## REQUIREMENT
In your copy, reproduce each entry exactly and include no picture.

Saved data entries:
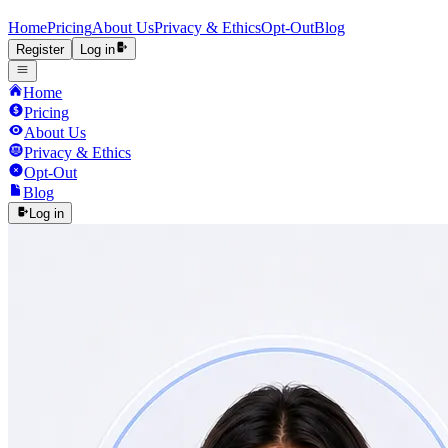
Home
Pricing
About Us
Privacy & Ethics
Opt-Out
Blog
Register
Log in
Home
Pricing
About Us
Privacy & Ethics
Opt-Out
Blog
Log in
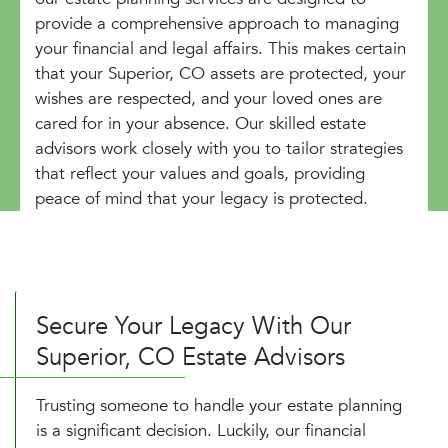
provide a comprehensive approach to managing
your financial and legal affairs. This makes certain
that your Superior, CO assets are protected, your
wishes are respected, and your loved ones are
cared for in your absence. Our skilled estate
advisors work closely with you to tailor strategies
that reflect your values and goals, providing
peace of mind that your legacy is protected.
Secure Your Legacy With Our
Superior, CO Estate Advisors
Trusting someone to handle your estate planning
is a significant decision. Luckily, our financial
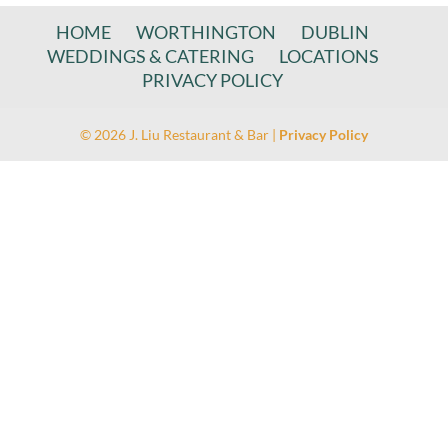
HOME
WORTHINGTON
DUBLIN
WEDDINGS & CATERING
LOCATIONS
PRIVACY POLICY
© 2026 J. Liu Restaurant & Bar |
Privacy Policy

## ANSWER BOX
Home
Pricing
About Us
Privacy & Ethics
Opt-Out
Blog
Register
Log in
Home
Pricing
About Us
Privacy & Ethics
Opt-Out
Blog
Log in
provide a comprehensive approach to managing
your financial and legal affairs. This makes certain
that your Superior, CO assets are protected, your
wishes are respected, and your loved ones are
cared for in your absence. Our skilled estate
advisors work closely with you to tailor strategies
that reflect your values and goals, providing
peace of mind that your legacy is protected.
Secure Your Legacy With Our
Superior, CO Estate Advisors
Trusting someone to handle your estate planning
is a significant decision. Luckily, our financial
HOME
WORTHINGTON
DUBLIN
WEDDINGS & CATERING
LOCATIONS
PRIVACY POLICY
© 2026 J. Liu Restaurant & Bar |
Privacy Policy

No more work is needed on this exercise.